Member of the South African Parliament
- In office 1950–1980
- Constituency: Namib Bezuidenhout

Personal details
- Born: Jacob Daniel du Plessis Basson 25 July 1918 Paarl, Cape Province, Union of South Africa
- Died: 8 August 2012 (aged 94) Cape Town
- Party: National Party Independent National Union United Party Progressive Federal Party
- Education: Stellenbosch University

= Japie Basson =

South African apartheid politician (1918–2012)

Jacob "Japie" Basson (25 July 1918 – 8 August 2012) was a South African politician who began his career with the National Party, but was later expelled from it, and became a forceful critic of the apartheid government as a member, by turns, of the United Party, Progressive Federal Party, and his own short-lived National Union. He was described as "fiery", "colourful", an "individualist", and as the "chameleon" of South African politics for his shifting partisan allegiances.

He was originally elected to the House of Assembly in 1950 as MP for the constituency of Namib, in what was then South African-administered South West Africa, before leaving the National Party in 1959. In 1960, he co-founded the South West Party with Ferdinand Lempp, former editor of Allgemeine Zeitung, the German language daily newspaper in the territory.

However, he later founded his own party, the National Union, which despite its opposition to many aspects of the apartheid policies of Hendrik Verwoerd, supported his government's decision to make South Africa a republic, although he declared that a republic would do Verwoerd himself no good.

Basson was elected as MP for Bezuidenhout in Johannesburg in 1961, before merging it with the United Party, for which he served as its foreign affairs spokesman. Following the collapse of that party, Basson led the Committee for a United Opposition, which merged with the more liberal Progressive Reform Party to form the Progressive Federal Party.

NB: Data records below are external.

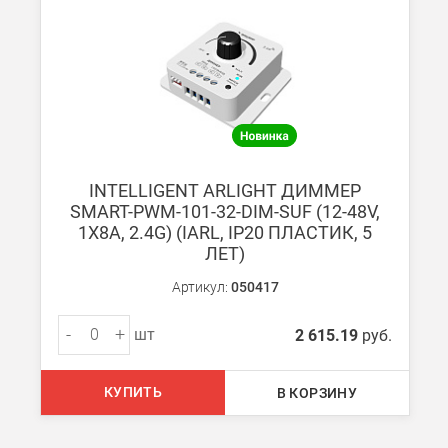
В Санкт-Петербурге
БЕСПЛАТНАЯ доставка при сумме заказа от 7000 руб.
При заказе менее 7000 руб. стоимость доставки рассчитывает
Boxberry
INTELLIGENT ARLIGHT ДИММЕР
Мы можем доставить ваши заказы сервисом компании Boxberr
SMART-PWM-101-32-DIM-SUF (12-48V,
1X8A, 2.4G) (IARL, IP20 ПЛАСТИК, 5
ЛЕТ)
Транспортные компании
Мы можем отправить ваш заказ транспортной компанией в др
Артикул:
050417
Доставка до ТК от 7000 руб. БЕСПЛАТНО.
-
+
шт
2 615.19
руб.
При заказе менее 7000 руб. стоимость доставки до ТК 750 руб
Стоимость доставки ТК до Вашего пункта назначения Вы мож
КУПИТЬ
В КОРЗИНУ
Подробнее об
оплате и доставке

In 1980, in the wake of disagreements with the PFP over support for the constitutional reforms of the government of P. W. Botha, he was expelled from the party caucus. This was because he had stated that he was prepared to serve on the President's Council, a body established by the Botha government to advise on a new constitution. Earlier, his party had adopted a resolution rejecting the body. He was appointed to the President's Council, serving as a member of its Constitutional Committee from 1981 to 1984, and on retirement from the council, rejoined the National Party.